Шахов замялся, и следователь это тоже отметил. «Кокетничает, что ли?! — поразился он про себя. — Он больше похож на голубого…» А Шахов обреченно ответил:
— Пятьдесят девятый. Восьмого июня…
«Близнецы», — почему-то подумал следователь. Когда ему называли дату рождения, он всегда почему-то думал о Зодиаке. Впрочем, никогда не руководствовался астрологическими прогнозами, хотя знал среди своих коллег и таких, которые без этих прогнозов просто не мыслили себе допроса. Он же считал это дурью, и все же… Он одернул себя: «Делать больше нечего?» И спросил:
— Где проживаете?
— Вы же там были, — тихо ответил Шахов. — С обыском. Сегодня утром.
Он как будто выдавливал из себя по слову. Шахов был еще настолько ошеломлен визитом милиции в пять часов утра, что как будто спал и видел кошмар. Во всяком случае, следователь мог сомневаться, отвечает ли он сейчас за свои слова. «Но не могу же я дать ему выспаться! — сказал себе следователь. — Выспимся потом…» Сам он тоже провел если не две бессонные ночи подряд, то, во всяком случае, полторы — нервы сдавали. Внешне это никак не проявлялось, но результатом была сильнейшая бессонница. «Мне потом надо будет отдохнуть, — подумал он. — Где-нибудь далеко-далеко…» И он вспомнил о Кате.

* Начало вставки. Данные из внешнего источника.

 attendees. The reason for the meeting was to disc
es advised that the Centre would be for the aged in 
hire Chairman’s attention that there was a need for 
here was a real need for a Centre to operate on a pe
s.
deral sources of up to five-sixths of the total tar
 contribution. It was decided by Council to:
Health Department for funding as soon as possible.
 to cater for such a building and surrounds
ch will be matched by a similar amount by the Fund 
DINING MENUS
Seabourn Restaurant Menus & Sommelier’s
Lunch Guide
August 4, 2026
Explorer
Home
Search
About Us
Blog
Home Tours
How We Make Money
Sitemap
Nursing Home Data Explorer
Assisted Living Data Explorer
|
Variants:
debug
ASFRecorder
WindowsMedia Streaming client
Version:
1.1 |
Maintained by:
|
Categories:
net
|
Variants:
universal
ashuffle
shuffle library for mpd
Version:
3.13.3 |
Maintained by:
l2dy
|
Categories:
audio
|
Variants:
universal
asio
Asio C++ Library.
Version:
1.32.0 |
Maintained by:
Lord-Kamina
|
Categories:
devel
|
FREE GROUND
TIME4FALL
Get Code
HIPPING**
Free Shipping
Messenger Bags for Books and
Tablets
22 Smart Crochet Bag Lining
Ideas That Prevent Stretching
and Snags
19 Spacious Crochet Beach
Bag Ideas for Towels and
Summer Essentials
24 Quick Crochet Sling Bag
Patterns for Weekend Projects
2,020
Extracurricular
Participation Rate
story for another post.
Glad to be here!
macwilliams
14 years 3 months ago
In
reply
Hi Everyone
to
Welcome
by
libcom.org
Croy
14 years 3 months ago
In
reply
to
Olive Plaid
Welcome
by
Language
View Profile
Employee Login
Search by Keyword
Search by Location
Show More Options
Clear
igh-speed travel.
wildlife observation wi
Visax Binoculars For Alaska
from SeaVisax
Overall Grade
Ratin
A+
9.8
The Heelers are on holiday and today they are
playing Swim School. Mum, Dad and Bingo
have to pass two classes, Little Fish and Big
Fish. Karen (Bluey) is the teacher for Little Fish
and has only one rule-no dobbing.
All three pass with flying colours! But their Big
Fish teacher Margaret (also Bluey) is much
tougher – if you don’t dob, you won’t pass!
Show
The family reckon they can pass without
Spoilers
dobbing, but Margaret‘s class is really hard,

— И все же называйте все, о чем я вас спрашиваю, — спокойно пояснил он Шахову. — Таков порядок.
— Закон есть закон, — криво усмехнулся тот. — Проживаю улица Кисловодская, 18, квартира 42. Один. Мама там же прописана, но не живет.
— А где она живет?
— А вам не все равно? — неожиданно вспылил Шахов. — Маму-то оставьте в покое! Мама тут ни при чем!
— Я вас спросил: где проживает ваша мать? — Следователь говорил терпеливо и устало, не реагируя на выкрик Шахова.
Тот снова как-то съежился и вяло протянул:
— Она живет у своей сестры.
— Где именно?
— На Бауманской.
— Точнее!
Шахов поколебался и назвал адрес.
— Вы собираетесь ей сообщить о моем аресте? — спросил он в свою очередь. — Не надо… Она не переживет… У нее сердце больное.
— Почему же ваша мать живет у сестры, а не по месту прописки?
— Почему?
— Да, почему? Квартира у вас двухкомнатная, насколько я понял. Места хватает. Так почему же?
— Моя мать… Мы с ней никогда не были близкими людьми. Она всегда… Да почему я должен вам рассказывать про это?! — Шахов снова вспылил, еще сильнее, чем в первый раз. — Чего ради? Арестовали — так спрашивайте, а унижать себя я не позволю!